Hearing from the Users 

Boston University professor Curtis Woodcock, who’s also a Landsat Science Team leader, started his speech next by confessing that he started using Landsat in 1976 as a college undergrad, and that he’s still using it. “One way to look at that, probably realistic, is—I’m addicted,” Woodcock said. “I’m a user.” 

The audience laughed at that and many more times as Woodcock went on to imagine the Landsat program’s 50-year history as an action-thriller movie plot. Superheroes would include the engineers tasked with building and launching the first Landsat, along with the operators who kept Landsat 5 going as an aging lone satellite and avoided a gap of lost data in the continuous archive. “We went through a sort of hair-raising stretch of time while they nursed back to life and maintained and kept these things alive,” he said. 

Woodcock praised the value of the archive. “Really, the benefit of the Landsat program in the long run has proven to be its archive. That we have the consistent data to do things has been wonderful, and to track change, you’ve got to know what was there before.” 

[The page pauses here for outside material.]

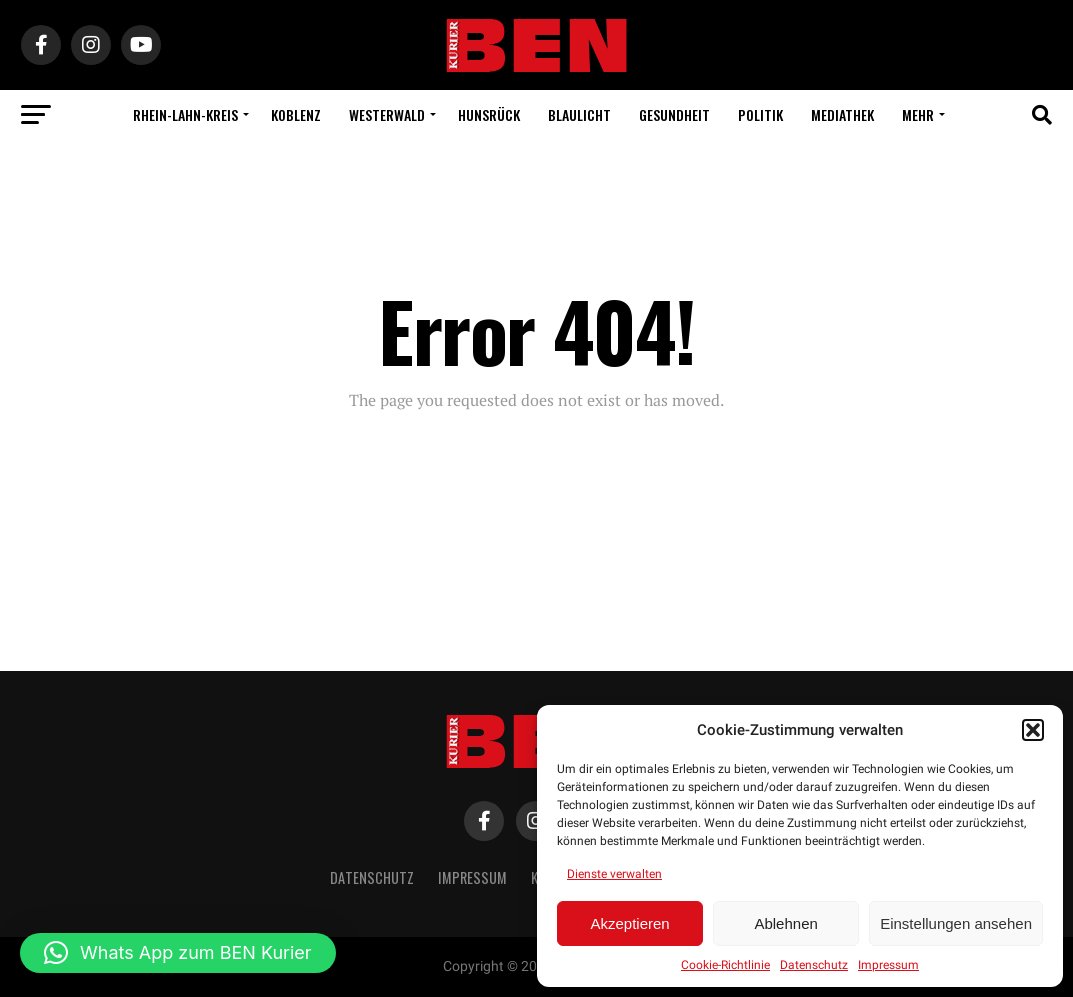 This screenshot has height=997, width=1073. Describe the element at coordinates (814, 965) in the screenshot. I see `Datenschutz` at that location. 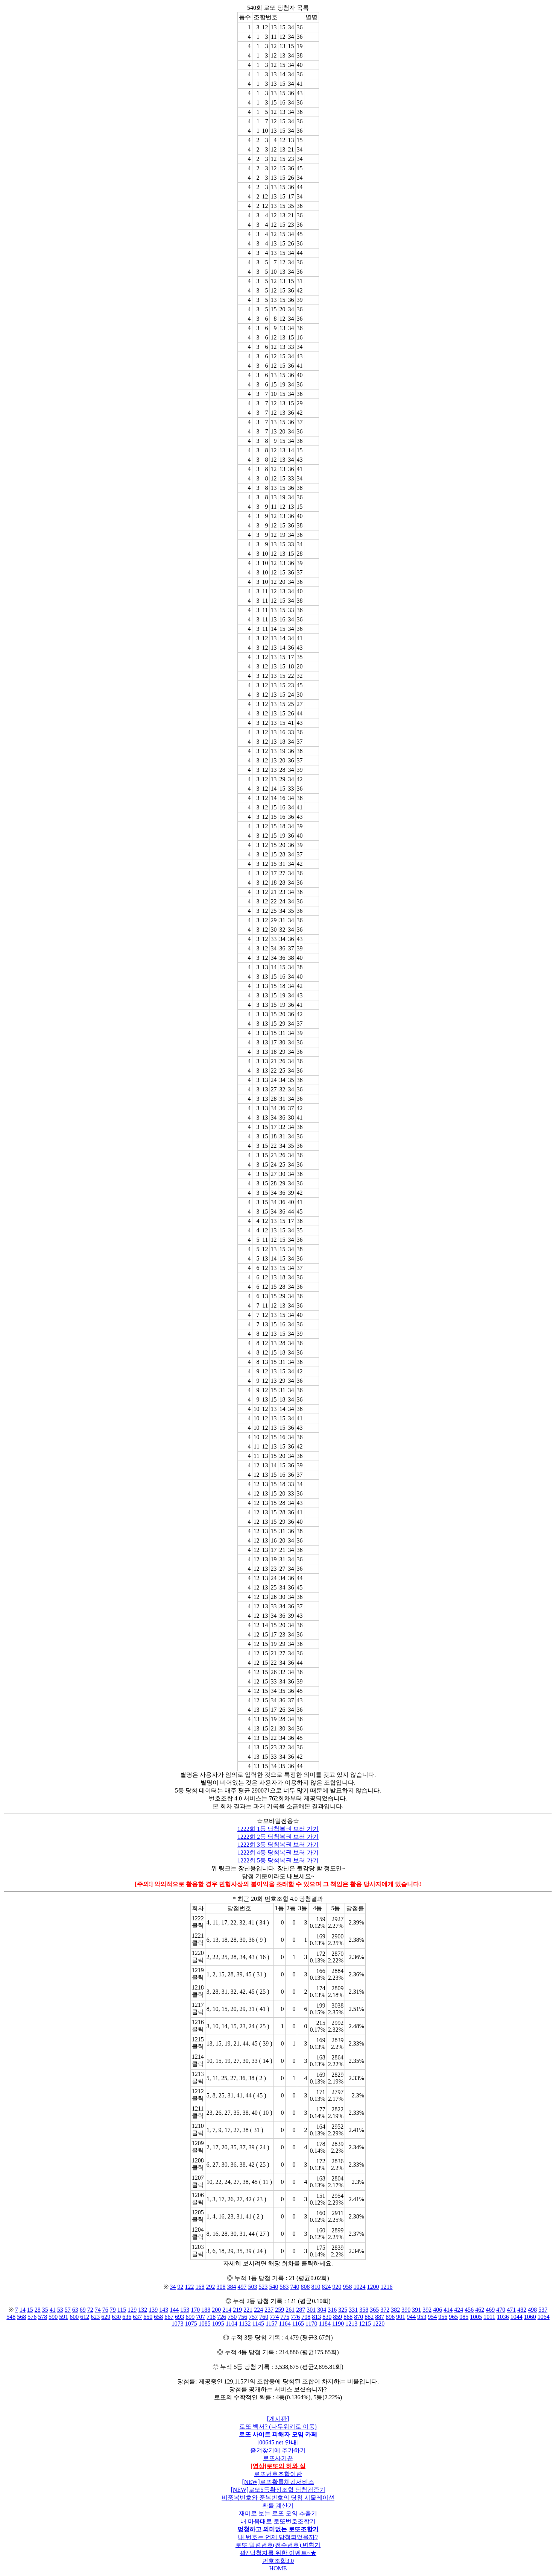  Describe the element at coordinates (105, 2309) in the screenshot. I see `76` at that location.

The final speaker was Chris Crawford, who among many roles at EROS serves as the USGS Landsat project scientist and also a Landsat Science Team leader. He displayed a Landsat 9 image depicting the Quelccaya Ice Cap in the Andes in Peru, a remnant of a past environment.  

“Landsat has really been playing a key role over time since the ’70s in defining systematic observations in this tropical environment to document how much glacial mass we’ve lost over the past half-century, which is estimated to be about 20 percent,” Crawford said. 

“Under the current projected atmospheric warming, there’s a potential for this ice field to disappear by the 2050s. So I think this really highlights an example of why Landsat’s so important and can be used to verify and confirm and study and mitigate the impacts of climate variability and change and how that’s going to affect people on the planet,” he added. 

Decades of partnership. Years of planning for a new satellite and its launch. Months of its data already poured into the growing Landsat archive. It all came down to a day of celebration—though not just of a single satellite.  

The audience also gathered under a tent in rural South Dakota to celebrate five decades of Landsat continually keeping watch over the Earth, five decades of data use to benefit humanity and the Earth’s resources, and all that Landsat has yet to reveal in the future.